Action Plan in RCA :
One of the important plans in RCA is Action Plan. RCA team basically defines the problem, identifies the root causes of the problem using various tools or techniques. After identifying or determining the root causes of the problem, they need to resolve them. Questions that arise are “What measures are required to resolve the problem?” Therefore, the RCA team’s main focus is on determining the best and appropriate measures and actions that are required to resolve.

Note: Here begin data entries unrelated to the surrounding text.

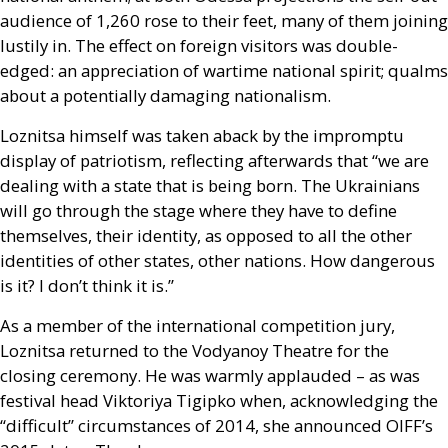
audience of 1,260 rose to their feet, many of them joining
lustily in. The effect on foreign visitors was double-
edged: an appreciation of wartime national spirit; qualms
about a potentially damaging nationalism.
Loznitsa himself was taken aback by the impromptu
display of patriotism, reflecting afterwards that “we are
dealing with a state that is being born. The Ukrainians
will go through the stage where they have to define
themselves, their identity, as opposed to all the other
identities of other states, other nations. How dangerous
is it? I don’t think it is.”
As a member of the international competition jury,
Loznitsa returned to the Vodyanoy Theatre for the
closing ceremony. He was warmly applauded – as was
festival head Viktoriya Tigipko when, acknowledging the
“difficult” circumstances of 2014, she announced
OIFF
’s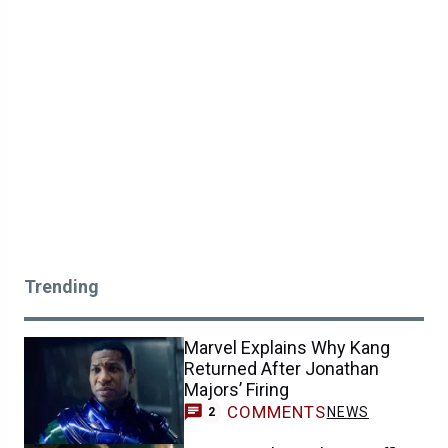
Trending
Marvel Explains Why Kang
Returned After Jonathan
Majors’ Firing
COMMENTS
NEWS
2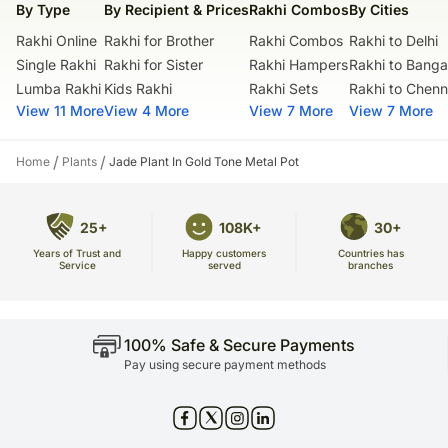
By Type
By Recipient & Prices
Rakhi Combos
By Cities
Rakhi Online
Rakhi for Brother
Rakhi Combos
Rakhi to Delhi
Single Rakhi
Rakhi for Sister
Rakhi Hampers
Rakhi to Banga
Lumba Rakhi
Kids Rakhi
Rakhi Sets
Rakhi to Chenn
View 11 More
View 4 More
View 7 More
View 7 More
/
/
Home
Plants
Jade Plant In Gold Tone Metal Pot
25+
108K+
30+
Years of Trust and
Countries has
Happy customers
Service
branches
served
100% Safe & Secure Payments
Pay using secure payment methods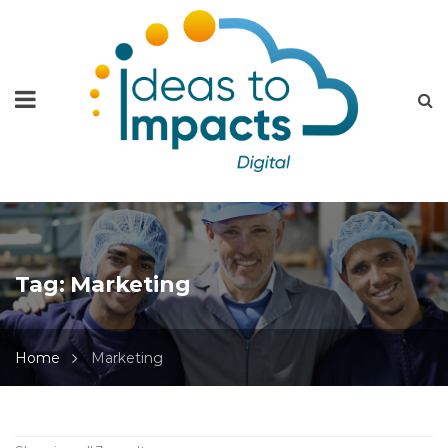
Tag:
Marketing
Home
Marketing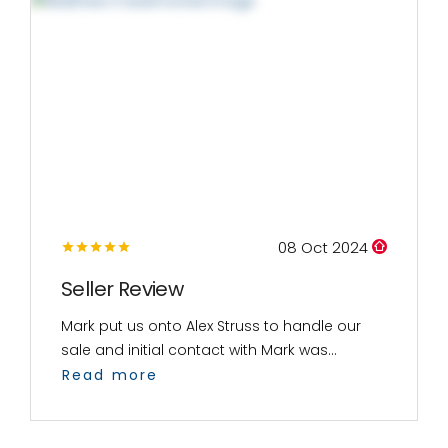
08 Oct 2024
Seller Review
Mark put us onto Alex Struss to handle our
sale and initial contact with Mark was...
Read more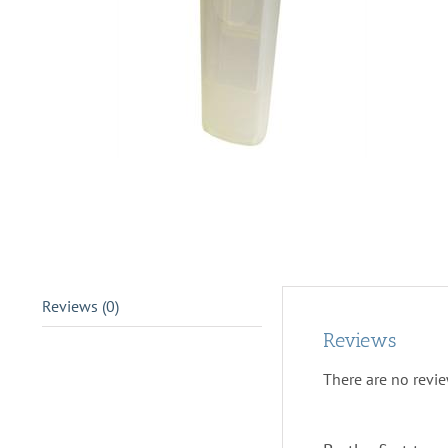
Reviews (0)
Reviews
There are no revie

They need to develop a plan i.e. action plan for simply implementing corrective measures required. The action plan should include expected due dates to which tasks should be completed. There might be many ways to solve problems but its difficult to find out the correct and appropriate one. The team needs to be focused fully on identifying solutions. Measures or action can be categorized into two categories as given below –

  1. Short-term Measures :
    Short-term measures, as the name suggests, are measures that are required when one wants to solve a problem that lasts a short period of time. These measures will be able to change and lasting only a short time. These measures are also known as immediate counter-measures. It generally completes successfully in less than 1 week. If it does not get accomplished in less than 1 week, then a particular measure should be considered as a long-term measure.
  2. Long-term Measures :
    Long-term measures, as the name suggests, are measures that are required when one wants to solve a problem that lasts a long period of time. These measures will be able to change and lasting long periods of time. These measures are also known as permanent counter-measures. It generally completes successfully in less than 1 month. If it does not get accomplished in less than 1 month, then a particular measure should be then forwarded to the Continuous Improvement (CI) team. CI team then evaluates the problem and find measures.

    Another important question that arises is “Who will be able to accomplish corrective action or measure?” One to whom the task i.e. corrective action is assigned must be able to achieve the target and complete the task. The action plan should include also these details.

Verification Plan in RCA :
Another important plan in RCA is the Verification Plan. This plan is also known as the Validation Plan. After completion of the action plan, effectiveness should be verified. Verification is done simply to check whether measures taken are effective or not.

It is the responsibility of the team to review or validate whether or not the problem has reoccurred after the implementation of corrective action or measure. If the problem has reoccurred, then it simply means that measures taken were not correct or process steps were not followed accurately. Their team also has to verify whether or not process steps are accurately followed.